- **SUPPLIED MATERIAL**:
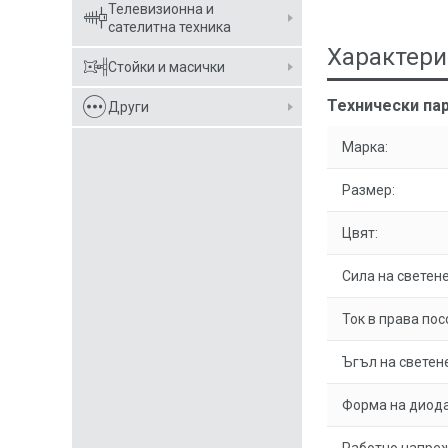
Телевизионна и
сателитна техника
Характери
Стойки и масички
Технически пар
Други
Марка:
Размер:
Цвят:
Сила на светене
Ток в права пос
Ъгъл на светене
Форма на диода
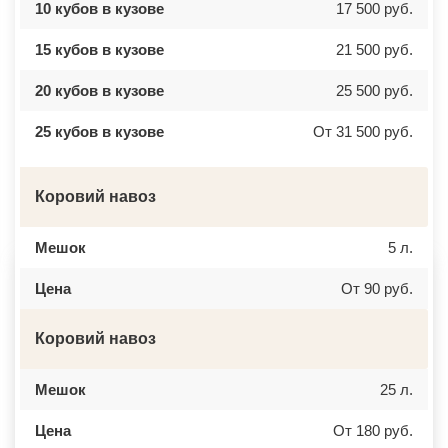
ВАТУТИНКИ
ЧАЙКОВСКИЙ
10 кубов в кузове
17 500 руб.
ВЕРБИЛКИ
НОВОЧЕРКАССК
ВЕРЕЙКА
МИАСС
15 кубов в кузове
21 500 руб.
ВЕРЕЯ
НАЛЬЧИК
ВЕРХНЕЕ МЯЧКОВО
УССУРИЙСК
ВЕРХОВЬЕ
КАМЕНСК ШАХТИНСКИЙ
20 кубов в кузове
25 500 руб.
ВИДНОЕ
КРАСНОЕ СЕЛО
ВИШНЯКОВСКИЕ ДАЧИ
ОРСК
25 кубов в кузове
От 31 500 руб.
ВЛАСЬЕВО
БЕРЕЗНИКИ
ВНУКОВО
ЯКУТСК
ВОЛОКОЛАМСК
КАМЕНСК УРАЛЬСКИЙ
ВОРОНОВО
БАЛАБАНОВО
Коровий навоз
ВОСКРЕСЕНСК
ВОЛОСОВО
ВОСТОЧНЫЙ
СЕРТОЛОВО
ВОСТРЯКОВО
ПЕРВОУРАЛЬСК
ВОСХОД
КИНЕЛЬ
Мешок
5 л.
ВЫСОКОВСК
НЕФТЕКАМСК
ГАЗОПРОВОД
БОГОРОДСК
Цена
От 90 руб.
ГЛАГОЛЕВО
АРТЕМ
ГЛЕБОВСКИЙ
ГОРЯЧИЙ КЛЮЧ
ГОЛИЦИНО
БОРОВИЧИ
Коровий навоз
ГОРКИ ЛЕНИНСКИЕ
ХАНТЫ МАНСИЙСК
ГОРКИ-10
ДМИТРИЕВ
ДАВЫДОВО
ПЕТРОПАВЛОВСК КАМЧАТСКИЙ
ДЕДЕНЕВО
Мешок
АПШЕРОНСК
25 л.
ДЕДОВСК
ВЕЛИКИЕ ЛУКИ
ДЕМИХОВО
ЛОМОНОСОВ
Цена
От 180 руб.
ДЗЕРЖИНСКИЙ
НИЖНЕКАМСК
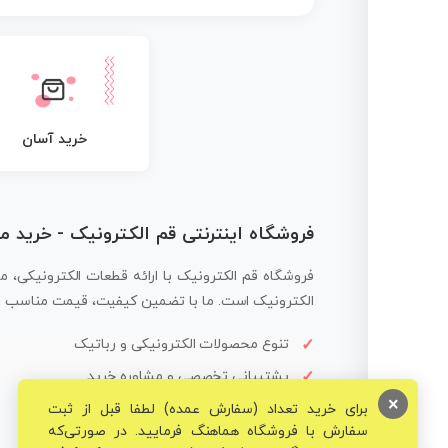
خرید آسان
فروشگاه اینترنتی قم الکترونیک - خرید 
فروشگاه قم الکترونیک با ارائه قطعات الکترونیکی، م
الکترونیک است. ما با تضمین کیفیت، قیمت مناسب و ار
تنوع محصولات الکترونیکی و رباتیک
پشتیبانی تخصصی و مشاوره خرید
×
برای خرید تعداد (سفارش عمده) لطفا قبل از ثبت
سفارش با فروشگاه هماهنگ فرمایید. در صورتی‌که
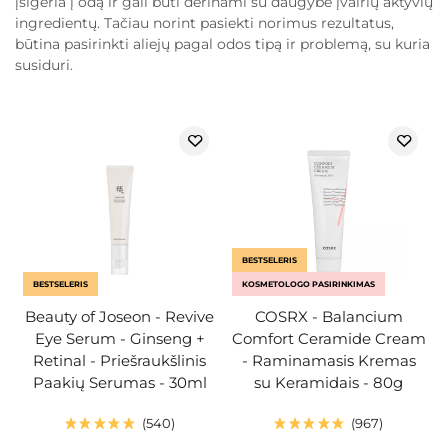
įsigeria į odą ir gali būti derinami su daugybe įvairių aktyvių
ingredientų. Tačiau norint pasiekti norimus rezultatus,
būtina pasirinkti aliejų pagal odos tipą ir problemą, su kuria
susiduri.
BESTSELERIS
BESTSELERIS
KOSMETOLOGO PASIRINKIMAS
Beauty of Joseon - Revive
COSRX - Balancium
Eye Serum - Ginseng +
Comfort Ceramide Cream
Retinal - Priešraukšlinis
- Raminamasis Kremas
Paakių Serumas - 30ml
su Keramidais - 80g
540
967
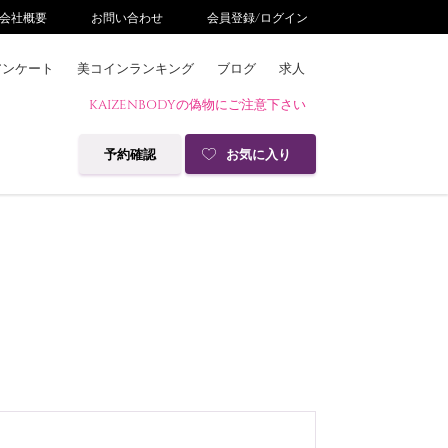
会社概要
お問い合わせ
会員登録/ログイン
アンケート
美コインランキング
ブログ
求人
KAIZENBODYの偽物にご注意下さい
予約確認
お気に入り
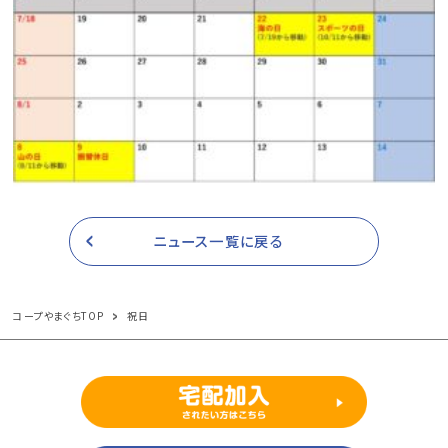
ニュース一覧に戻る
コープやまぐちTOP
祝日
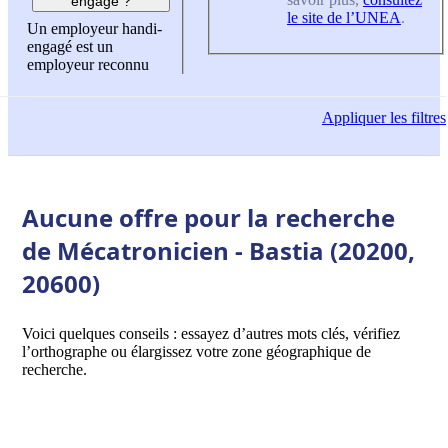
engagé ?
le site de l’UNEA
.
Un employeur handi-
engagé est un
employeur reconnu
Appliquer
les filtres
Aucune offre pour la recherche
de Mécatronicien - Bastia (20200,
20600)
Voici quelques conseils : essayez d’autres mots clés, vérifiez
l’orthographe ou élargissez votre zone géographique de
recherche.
---
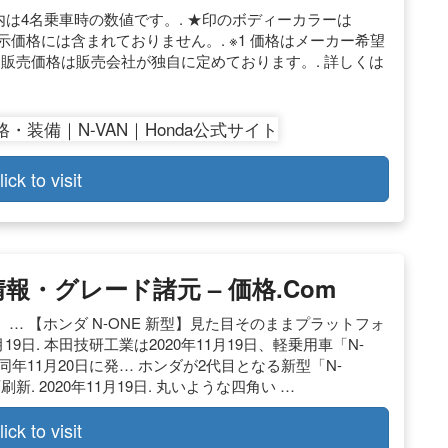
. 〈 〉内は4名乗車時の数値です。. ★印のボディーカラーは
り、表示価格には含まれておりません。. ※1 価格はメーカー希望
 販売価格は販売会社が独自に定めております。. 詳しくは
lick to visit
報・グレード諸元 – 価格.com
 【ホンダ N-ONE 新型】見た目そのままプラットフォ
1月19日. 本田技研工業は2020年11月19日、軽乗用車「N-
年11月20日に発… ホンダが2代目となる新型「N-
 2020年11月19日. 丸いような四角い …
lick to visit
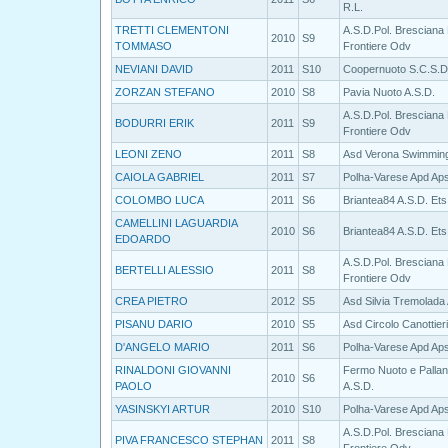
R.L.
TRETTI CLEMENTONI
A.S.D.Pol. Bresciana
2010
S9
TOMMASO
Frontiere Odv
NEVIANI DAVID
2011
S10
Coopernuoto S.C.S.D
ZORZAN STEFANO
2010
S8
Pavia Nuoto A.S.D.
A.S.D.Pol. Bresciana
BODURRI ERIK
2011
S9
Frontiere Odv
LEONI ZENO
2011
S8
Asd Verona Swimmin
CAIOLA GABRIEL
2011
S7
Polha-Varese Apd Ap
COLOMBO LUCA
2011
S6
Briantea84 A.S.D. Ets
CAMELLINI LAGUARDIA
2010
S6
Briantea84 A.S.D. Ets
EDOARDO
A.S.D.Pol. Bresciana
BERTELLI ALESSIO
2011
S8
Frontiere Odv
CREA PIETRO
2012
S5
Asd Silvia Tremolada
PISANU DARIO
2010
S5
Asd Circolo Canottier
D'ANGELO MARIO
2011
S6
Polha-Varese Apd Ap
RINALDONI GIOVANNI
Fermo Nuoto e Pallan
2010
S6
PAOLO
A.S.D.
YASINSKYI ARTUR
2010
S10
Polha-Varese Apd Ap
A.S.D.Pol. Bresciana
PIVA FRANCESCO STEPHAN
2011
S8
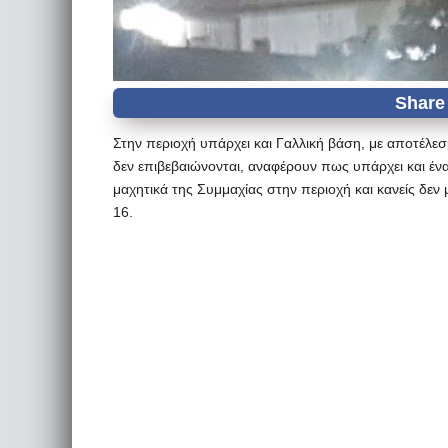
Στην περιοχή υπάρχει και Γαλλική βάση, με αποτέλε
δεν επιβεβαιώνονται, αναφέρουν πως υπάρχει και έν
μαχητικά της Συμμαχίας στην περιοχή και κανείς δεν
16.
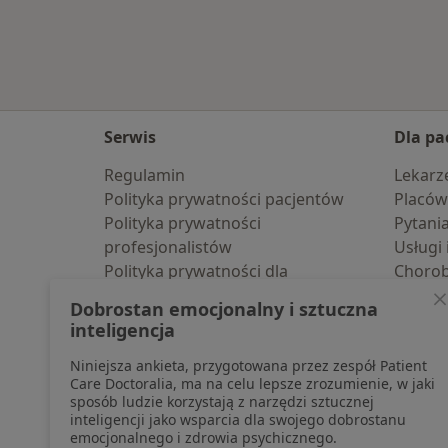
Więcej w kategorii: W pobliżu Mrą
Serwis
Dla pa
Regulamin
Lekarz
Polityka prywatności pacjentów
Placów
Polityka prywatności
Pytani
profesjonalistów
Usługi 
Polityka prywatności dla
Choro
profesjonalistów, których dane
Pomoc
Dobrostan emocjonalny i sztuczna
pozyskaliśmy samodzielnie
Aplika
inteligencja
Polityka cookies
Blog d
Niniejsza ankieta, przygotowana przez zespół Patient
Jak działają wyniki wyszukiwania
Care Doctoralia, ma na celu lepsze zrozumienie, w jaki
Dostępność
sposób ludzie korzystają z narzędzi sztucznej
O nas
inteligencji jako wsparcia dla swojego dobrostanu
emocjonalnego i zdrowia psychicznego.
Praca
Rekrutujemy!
* * *
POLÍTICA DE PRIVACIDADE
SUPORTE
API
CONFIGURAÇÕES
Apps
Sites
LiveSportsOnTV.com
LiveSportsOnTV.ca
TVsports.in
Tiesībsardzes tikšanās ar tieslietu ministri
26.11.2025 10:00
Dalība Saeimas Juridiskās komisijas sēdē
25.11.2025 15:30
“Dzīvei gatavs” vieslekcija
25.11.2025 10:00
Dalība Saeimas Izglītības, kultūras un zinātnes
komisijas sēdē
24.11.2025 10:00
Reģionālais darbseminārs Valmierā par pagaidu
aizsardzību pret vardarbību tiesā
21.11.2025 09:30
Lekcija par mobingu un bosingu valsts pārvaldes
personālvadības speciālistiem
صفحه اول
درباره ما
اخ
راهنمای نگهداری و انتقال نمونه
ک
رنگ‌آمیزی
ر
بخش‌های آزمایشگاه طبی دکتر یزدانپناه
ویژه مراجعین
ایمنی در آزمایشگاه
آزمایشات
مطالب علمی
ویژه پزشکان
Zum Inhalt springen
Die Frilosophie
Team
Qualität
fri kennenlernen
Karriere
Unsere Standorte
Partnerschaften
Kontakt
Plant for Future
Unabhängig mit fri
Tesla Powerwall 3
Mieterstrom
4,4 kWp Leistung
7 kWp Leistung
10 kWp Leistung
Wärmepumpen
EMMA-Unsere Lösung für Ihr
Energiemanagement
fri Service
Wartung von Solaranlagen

- **WHAT THE EXERCISE ASKS**:
Look above for the line with "الکترونیک است. ما" and the line with "Beauty of Joseon - Revive". Output those two and everything between them exactly, pictures excluded.

- **ANSWER FOR THIS EXERCISE**:
الکترونیک است. ما با تضمین کیفیت، قیمت مناسب و ار
تنوع محصولات الکترونیکی و رباتیک
پشتیبانی تخصصی و مشاوره خرید
×
برای خرید تعداد (سفارش عمده) لطفا قبل از ثبت
سفارش با فروشگاه هماهنگ فرمایید. در صورتی‌که
įsigeria į odą ir gali būti derinami su daugybe įvairių aktyvių
ingredientų. Tačiau norint pasiekti norimus rezultatus,
būtina pasirinkti aliejų pagal odos tipą ir problemą, su kuria
susiduri.
BESTSELERIS
BESTSELERIS
KOSMETOLOGO PASIRINKIMAS
Beauty of Joseon - Revive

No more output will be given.